Go through the lines below and copy each one that holds the string "maken".

**Task material**.

▬▬▬▬▬▬

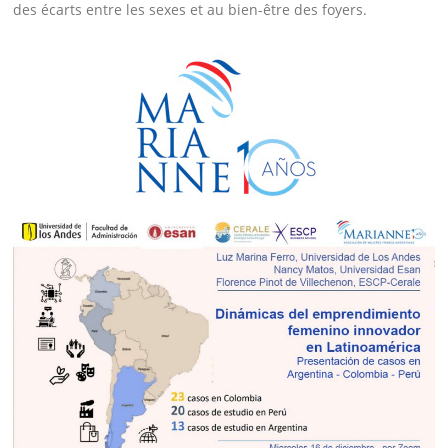
des écarts entre les sexes et au bien-être des foyers.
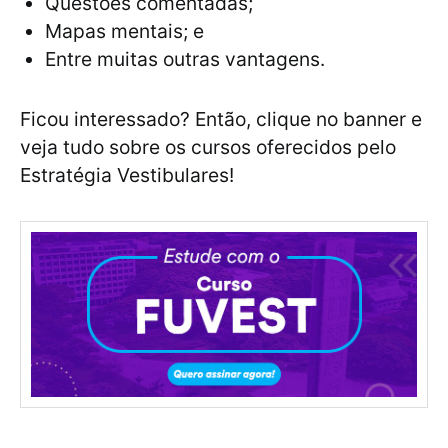
Questões comentadas;
Mapas mentais; e
Entre muitas outras vantagens.
Ficou interessado? Então, clique no banner e
veja tudo sobre os cursos oferecidos pelo
Estratégia Vestibulares!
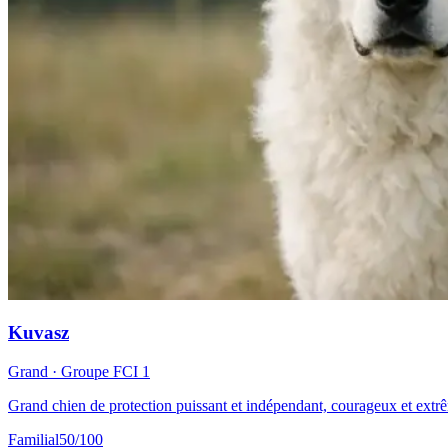
Kuvasz
Grand
· Groupe FCI
1
Grand chien de protection puissant et indépendant, courageux et extrêm
Familial
50
/100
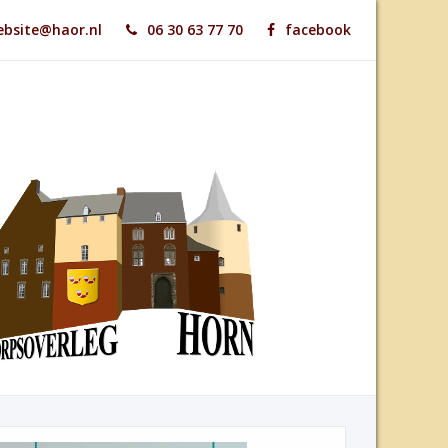
bsite@haor.nl
06 30 63 77 70
facebook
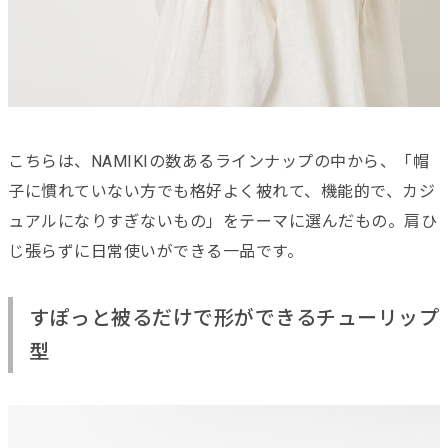
こちらは、NAMIKIの数あるラインナップの中から、「帽
子に慣れていない方でも格好よく被れて、機能的で、カジ
ュアルになりすぎないもの」をテーマに選んだもの。肩ひ
じ張らずに日常使いができる一品です。
すぽっと被るだけで形ができるチューリップ
型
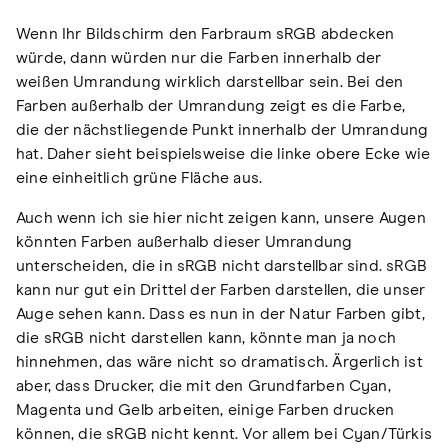
Wenn Ihr Bildschirm den Farbraum sRGB abdecken
würde, dann würden nur die Farben innerhalb der
weißen Umrandung wirklich darstellbar sein. Bei den
Farben außerhalb der Umrandung zeigt es die Farbe,
die der nächstliegende Punkt innerhalb der Umrandung
hat. Daher sieht beispielsweise die linke obere Ecke wie
eine einheitlich grüne Fläche aus.
Auch wenn ich sie hier nicht zeigen kann, unsere Augen
könnten Farben außerhalb dieser Umrandung
unterscheiden, die in sRGB nicht darstellbar sind. sRGB
kann nur gut ein Drittel der Farben darstellen, die unser
Auge sehen kann. Dass es nun in der Natur Farben gibt,
die sRGB nicht darstellen kann, könnte man ja noch
hinnehmen, das wäre nicht so dramatisch. Ärgerlich ist
aber, dass Drucker, die mit den Grundfarben Cyan,
Magenta und Gelb arbeiten, einige Farben drucken
können, die sRGB nicht kennt. Vor allem bei Cyan/Türkis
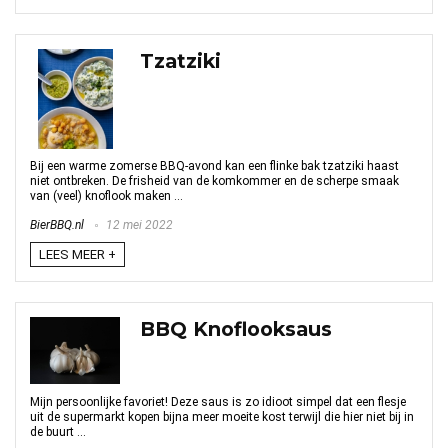
Tzatziki
Bij een warme zomerse BBQ-avond kan een flinke bak tzatziki haast
niet ontbreken. De frisheid van de komkommer en de scherpe smaak
van (veel) knoflook maken ...
BierBBQ.nl
12 mei 2022
LEES MEER +
BBQ Knoflooksaus
Mijn persoonlijke favoriet! Deze saus is zo idioot simpel dat een flesje
uit de supermarkt kopen bijna meer moeite kost terwijl die hier niet bij in
de buurt ...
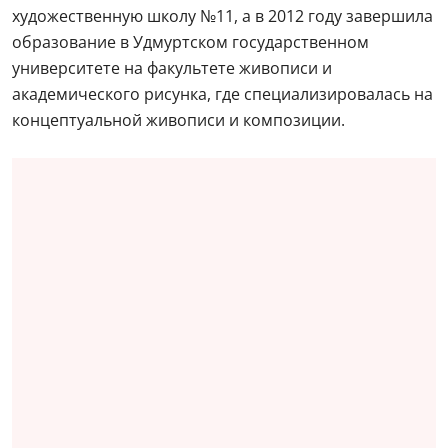
художественную школу №11, а в 2012 году завершила
образование в Удмуртском государственном
университете на факультете живописи и
академического рисунка, где специализировалась на
концептуальной живописи и композиции.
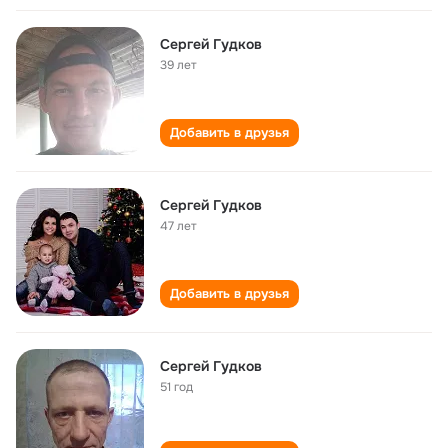
Сергей Гудков
39 лет
Добавить в друзья
Сергей Гудков
47 лет
Добавить в друзья
Сергей Гудков
51 год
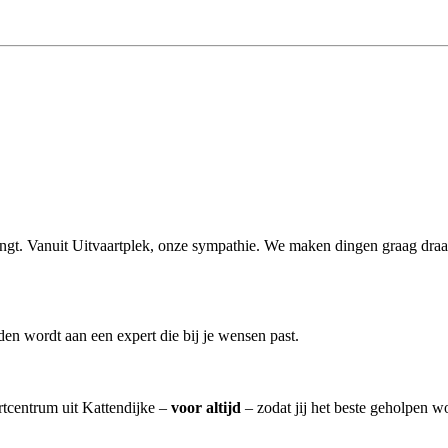
rengt. Vanuit Uitvaartplek, onze sympathie. We maken dingen graag draagl
en wordt aan een expert die bij je wensen past.
artcentrum uit Kattendijke –
voor altijd
– zodat jij het beste geholpen w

▬▬▬▬▬▬

**Result of this exercise**.
van (veel) knoflook maken ...
rengt. Vanuit Uitvaartplek, onze sympathie. We maken dingen graag draagl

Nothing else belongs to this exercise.